Navajo Solar Lights Project - A Tribe of Rotarians
Note: The following was written by a Durango Daybreak Rotarian about a joint project with our club - The Navajo Solar Lights Project. All of the photographs are courtesy of McCarson Jones. Visit her website at http://www.redscarfshots.com/. Thanks to E-Club member Pat Crane for his work as our club chair for this project.
A Tribe of Rotarians
May 18, 2015
My name is McCarson Jones and I am a Rotarian. I am a woman. An artist. A sister, a daughter an aunt and a friend. I am human and I have been in search of my Tribe.

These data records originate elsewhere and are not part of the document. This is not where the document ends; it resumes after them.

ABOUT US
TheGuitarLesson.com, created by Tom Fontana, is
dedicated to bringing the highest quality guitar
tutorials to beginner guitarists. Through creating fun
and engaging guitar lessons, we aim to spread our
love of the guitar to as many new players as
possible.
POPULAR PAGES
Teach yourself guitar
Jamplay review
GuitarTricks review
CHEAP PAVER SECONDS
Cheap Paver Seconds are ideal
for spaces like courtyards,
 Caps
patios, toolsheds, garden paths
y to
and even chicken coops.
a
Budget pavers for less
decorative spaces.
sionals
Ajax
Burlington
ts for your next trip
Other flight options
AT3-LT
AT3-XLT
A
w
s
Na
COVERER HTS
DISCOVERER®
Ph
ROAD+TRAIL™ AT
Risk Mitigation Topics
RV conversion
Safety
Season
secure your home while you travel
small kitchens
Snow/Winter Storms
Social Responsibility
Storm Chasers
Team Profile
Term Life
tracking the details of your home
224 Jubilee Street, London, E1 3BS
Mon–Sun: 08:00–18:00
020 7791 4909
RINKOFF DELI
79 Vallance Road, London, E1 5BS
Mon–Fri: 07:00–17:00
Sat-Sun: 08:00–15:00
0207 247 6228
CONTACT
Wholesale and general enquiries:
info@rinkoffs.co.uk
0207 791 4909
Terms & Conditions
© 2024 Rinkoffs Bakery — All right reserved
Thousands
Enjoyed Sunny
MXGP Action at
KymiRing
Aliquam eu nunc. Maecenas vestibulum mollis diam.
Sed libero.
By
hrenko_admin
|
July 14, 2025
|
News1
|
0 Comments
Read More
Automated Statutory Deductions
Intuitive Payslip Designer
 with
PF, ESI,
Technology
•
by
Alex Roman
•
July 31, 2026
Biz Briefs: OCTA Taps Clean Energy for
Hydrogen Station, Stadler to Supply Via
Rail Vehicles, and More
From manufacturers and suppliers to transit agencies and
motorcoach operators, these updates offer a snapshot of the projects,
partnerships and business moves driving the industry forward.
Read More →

No, I don’t mean my tribal heritage or affiliation per say, but a group of individuals who value me, my contributions and who also allow me to serve. You see, I was born to serve this world. I feel deeply about humanitarian efforts and volunteering. Not only am I a photographer, but my past has led me to many moments of giving and serving to help others in need. I may not have the money that “philanthropists” do, but I believe that my efforts and my heart pay 10x over. I am wealthy in love, vision and readiness.
As a professional I have worked and volunteered globally. My desire to be a part of a community of people who are actively seeking ways to help others has weighed heavy on me. For some time now I have felt that I had a space to fill with love and commitment as well as gratitude for others. This past year I enrolled in the Rotary Daybreak Club of Durango: The Hands on Club. Many people have a misconception that Rotary is for people who are retired or business people wanting to help out in some way. My tribe allows for laughter, camaraderie, gatherings, cycling, community activism, non-profit giving and more. We honor each other and support each other and praise one another on a regular basis. It isn’t about EGO. Rotary is so not that. It’s about everything other than THAT.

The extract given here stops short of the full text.